BEGIN ENTRIES SHOWN

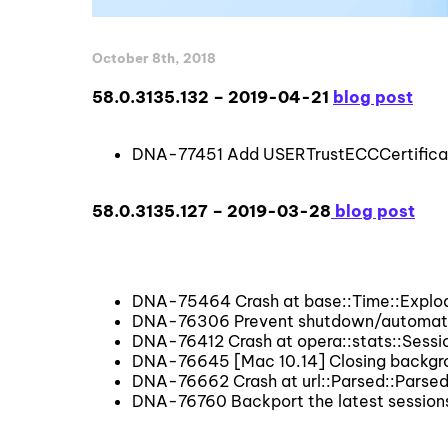
October 8th, 2018
58.0.3135.132 – 2019-04-21
blog post
DNA-77451 Add USERTrustECCCertificati
58.0.3135.127 – 2019-03-28
blog post
DNA-75464 Crash at base::Time::Explod
DNA-76306 Prevent shutdown/automatic
DNA-76412 Crash at opera::stats::Sessi
DNA-76645 [Mac 10.14] Closing backgro
DNA-76662 Crash at url::Parsed::Parsed
DNA-76760 Backport the latest session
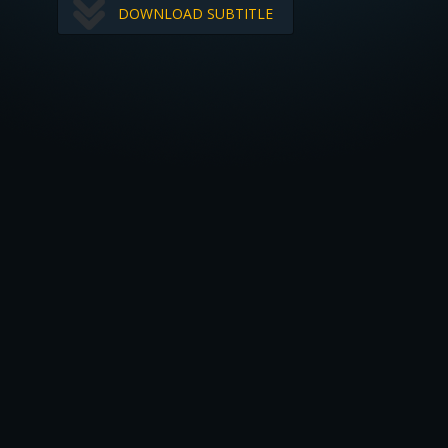
DOWNLOAD SUBTITLE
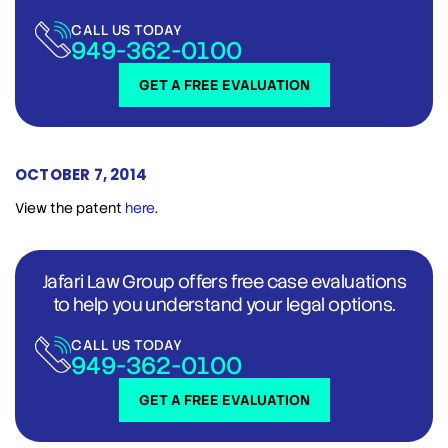
CALL US TODAY
949-362-0100
GET A FREE EVALUATION
OCTOBER 7, 2014
View the patent
here
.
Jafari Law Group offers free case evaluations
to help you understand your legal options.
CALL US TODAY
949-362-0100
GET A FREE EVALUATION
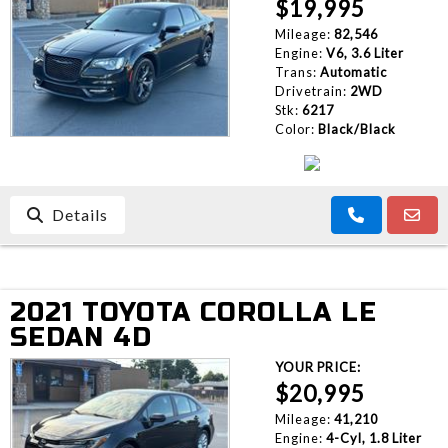
$19,995
Mileage:
82,546
Engine:
V6, 3.6 Liter
Trans:
Automatic
Drivetrain:
2WD
Stk:
6217
Color:
Black/Black
Details
2021 TOYOTA COROLLA LE
SEDAN 4D
YOUR PRICE:
$20,995
Mileage:
41,210
Engine:
4-Cyl, 1.8 Liter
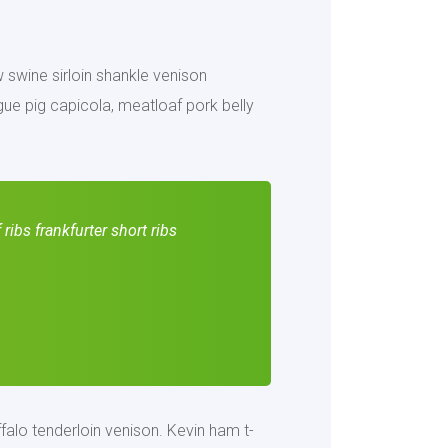
ow swine sirloin shankle venison
ue pig capicola, meatloaf pork belly
ribs frankfurter short ribs
falo tenderloin venison. Kevin ham t-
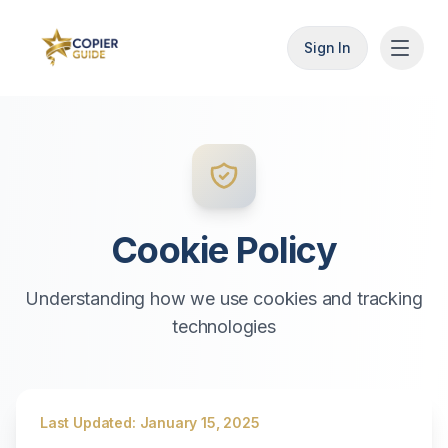
Sign In
Cookie Policy
Understanding how we use cookies and tracking
technologies
Last Updated: January 15, 2025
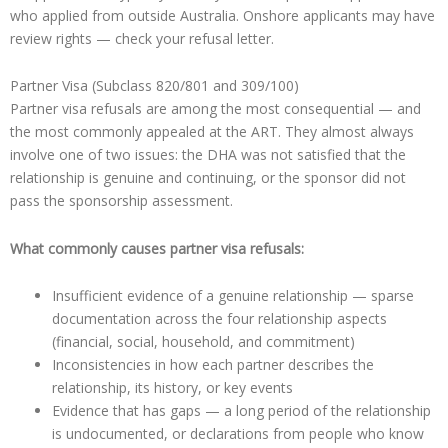
who applied from outside Australia. Onshore applicants may have
review rights — check your refusal letter.
Partner Visa (Subclass 820/801 and 309/100)
Partner visa refusals are among the most consequential — and
the most commonly appealed at the ART. They almost always
involve one of two issues: the DHA was not satisfied that the
relationship is genuine and continuing, or the sponsor did not
pass the sponsorship assessment.
What commonly causes partner visa refusals:
Insufficient evidence of a genuine relationship — sparse
documentation across the four relationship aspects
(financial, social, household, and commitment)
Inconsistencies in how each partner describes the
relationship, its history, or key events
Evidence that has gaps — a long period of the relationship
is undocumented, or declarations from people who know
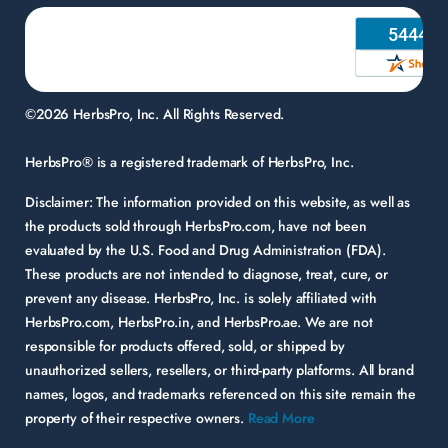
©2026 HerbsPro, Inc. All Rights Reserved.
HerbsPro® is a registered trademark of HerbsPro, Inc.
Disclaimer:
The information provided on this website, as well as
the products sold through HerbsPro.com, have not been
evaluated by the U.S. Food and Drug Administration (FDA).
These products are not intended to diagnose, treat, cure, or
prevent any disease. HerbsPro, Inc. is solely affiliated with
HerbsPro.com, HerbsPro.in, and HerbsPro.ae. We are not
responsible for products offered, sold, or shipped by
unauthorized sellers, resellers, or third-party platforms. All brand
names, logos, and trademarks referenced on this site remain the
property of their respective owners.
Read More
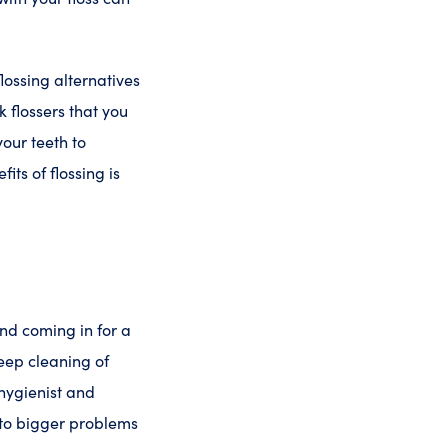
flossing alternatives
 flossers that you
your teeth to
ts of flossing is
end coming in for a
deep cleaning of
 hygienist and
nto bigger problems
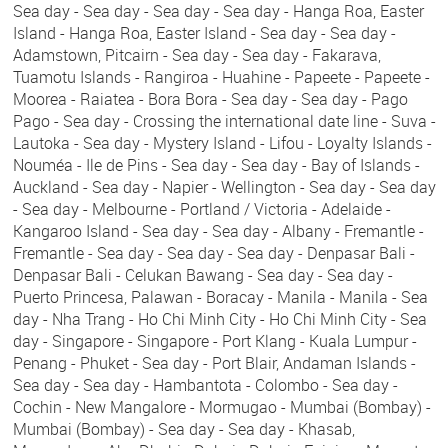
Sea day - Sea day - Sea day - Sea day - Hanga Roa, Easter
Island - Hanga Roa, Easter Island - Sea day - Sea day -
Adamstown, Pitcairn - Sea day - Sea day - Fakarava,
Tuamotu Islands - Rangiroa - Huahine - Papeete - Papeete -
Moorea - Raiatea - Bora Bora - Sea day - Sea day - Pago
Pago - Sea day - Crossing the international date line - Suva -
Lautoka - Sea day - Mystery Island - Lifou - Loyalty Islands -
Nouméa - Ile de Pins - Sea day - Sea day - Bay of Islands -
Auckland - Sea day - Napier - Wellington - Sea day - Sea day
- Sea day - Melbourne - Portland / Victoria - Adelaide -
Kangaroo Island - Sea day - Sea day - Albany - Fremantle -
Fremantle - Sea day - Sea day - Sea day - Denpasar Bali -
Denpasar Bali - Celukan Bawang - Sea day - Sea day -
Puerto Princesa, Palawan - Boracay - Manila - Manila - Sea
day - Nha Trang - Ho Chi Minh City - Ho Chi Minh City - Sea
day - Singapore - Singapore - Port Klang - Kuala Lumpur -
Penang - Phuket - Sea day - Port Blair, Andaman Islands -
Sea day - Sea day - Hambantota - Colombo - Sea day -
Cochin - New Mangalore - Mormugao - Mumbai (Bombay) -
Mumbai (Bombay) - Sea day - Sea day - Khasab,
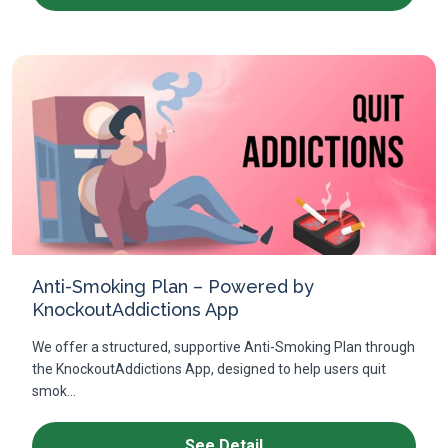
Anti-Smoking Plan – Powered by
KnockoutAddictions App
We offer a structured, supportive Anti-Smoking Plan through
the KnockoutAddictions App, designed to help users quit
smok...
See Detail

END ENTRIES SHOWN

WORK REQUEST
Return, exactly as they appear, the lines from the line containing "Sea day - Sea day - Hambantota" through the end of the records above, both ends included, without pictures.

SOLUTION
Sea day - Sea day - Hambantota - Colombo - Sea day -
Cochin - New Mangalore - Mormugao - Mumbai (Bombay) -
Mumbai (Bombay) - Sea day - Sea day - Khasab,
Anti-Smoking Plan – Powered by
KnockoutAddictions App
We offer a structured, supportive Anti-Smoking Plan through
the KnockoutAddictions App, designed to help users quit
smok...
See Detail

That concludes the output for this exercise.